Из других, полностью реализованных на этот момент на этой территории прав, хочется отметить право чихать, чесать, вздыхать, вздрагивать, кашлять, хохотать, пришепетывать, а так же пожевывать, позевывать, поплевывать и кидать ботву на дорогу. Хочется сказать еще об одном неотъемлемом праве, из которого немедленно вытекают еще целых два, но об этом мы скажем самом конце, после значительного лирического отступления о России.

Ах, Россия, Россия! Ты ж нам, можно сказать, мать, вроде бы даже матушка, земля родимая, в общем – землица, водица и чего-нибудь там еще! Как же ты все-таки похожа на большую белую совершенно бесхозную собаку, местами плешивую – там у нас на карте невиданные поля, на них мы вручную будем поднимать зяби, там у нас еще и степи, и травы-ковыль; а где-то и пролежни – это у нас топи-болота-овраги-реки-ущелья-балки-кочки; и мослы – это горы наши, тянь-шани; и шерсть – а это уже тайга у нас, господа мои хорошие.
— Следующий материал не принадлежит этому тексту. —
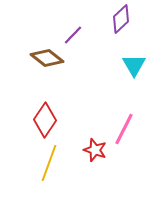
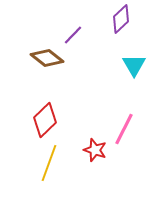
red diamond: rotated 12 degrees clockwise
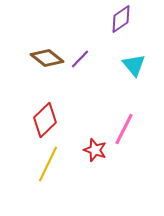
purple diamond: rotated 8 degrees clockwise
purple line: moved 7 px right, 24 px down
cyan triangle: rotated 10 degrees counterclockwise
yellow line: moved 1 px left, 1 px down; rotated 6 degrees clockwise
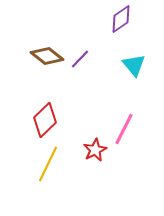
brown diamond: moved 2 px up
red star: rotated 25 degrees clockwise
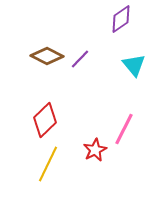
brown diamond: rotated 12 degrees counterclockwise
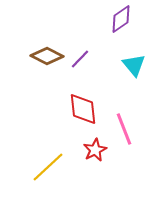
red diamond: moved 38 px right, 11 px up; rotated 52 degrees counterclockwise
pink line: rotated 48 degrees counterclockwise
yellow line: moved 3 px down; rotated 21 degrees clockwise
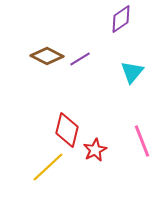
purple line: rotated 15 degrees clockwise
cyan triangle: moved 2 px left, 7 px down; rotated 20 degrees clockwise
red diamond: moved 16 px left, 21 px down; rotated 20 degrees clockwise
pink line: moved 18 px right, 12 px down
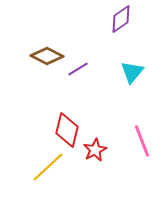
purple line: moved 2 px left, 10 px down
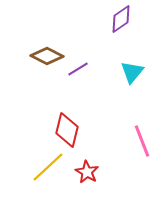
red star: moved 8 px left, 22 px down; rotated 15 degrees counterclockwise
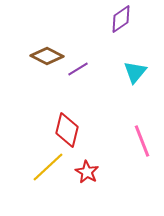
cyan triangle: moved 3 px right
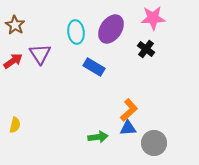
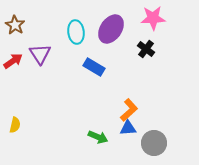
green arrow: rotated 30 degrees clockwise
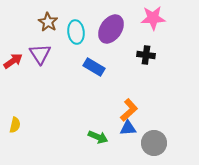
brown star: moved 33 px right, 3 px up
black cross: moved 6 px down; rotated 30 degrees counterclockwise
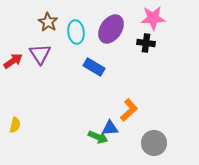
black cross: moved 12 px up
blue triangle: moved 18 px left
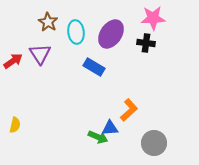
purple ellipse: moved 5 px down
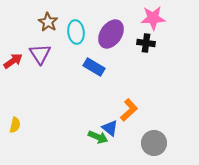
blue triangle: rotated 42 degrees clockwise
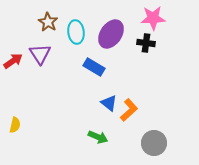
blue triangle: moved 1 px left, 25 px up
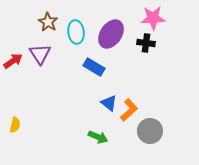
gray circle: moved 4 px left, 12 px up
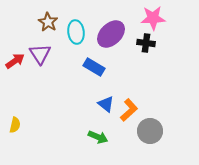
purple ellipse: rotated 12 degrees clockwise
red arrow: moved 2 px right
blue triangle: moved 3 px left, 1 px down
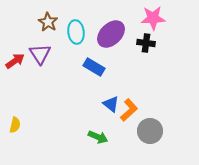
blue triangle: moved 5 px right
И все-то тебе равно – разлюбезное наше отечество – что там с твоими драгоценными чадами, а по соотнесению размеров – совершенными блохами, колотить их некому, происходит.

И лишь изредка ты вздрагиваешь, устраивая им наводнение или землетрясение, или напускаешь на них, совершенно без всяческой злобы, какую-нибудь другую трудно выводимую заразу.

Ах, блохи, блошки, жучки, паучки, цапики, клопики. А они еще и важничают, говорят, например: «Не отдадим ни пяди нашей родной собаки!» – а они еще и философствуют – пишут трактаты о влиянии блошиного сознания на окружающую Вселенную и мечтают о переселении в параллельные миры, устанавливают законы и правила, заводят себе экономику, устраивают ей подъемы и обвалы, берут за рубежом кредиты и переводят их на личные счета, выбирают себе президента, устанавливают идеалы, а потом отдают за них жизнь, преимущественно не свою.

Им ставят памятники.

Я видел один. На нем было написано: «Тебе, насекомое, от благодарных букашек!»

Ох уж эти памятники-обелиски-матери-родины! Они, в лучшем случае, величиной с сарай, в худшем – с холм, курган, косогор. И стоишь у его подножья бывало, запрокинув свою непутевую голову, и такая ты перед ним невозможная даже козявка, – титит твою медь – что и сказать нельзя. И раздавить бы тебя, урода противного, да все как-то недосуг, я полагаю.

А памятники-то, повторимся от скудоумия, просто следуют один за другим так, что переходя от одного к другому, даже и мысли не возникает о том, что ты – личность-человек-планета. Наоборот, возникает чувство, что сам ты никто и звать тебя никак, никому это не интересно.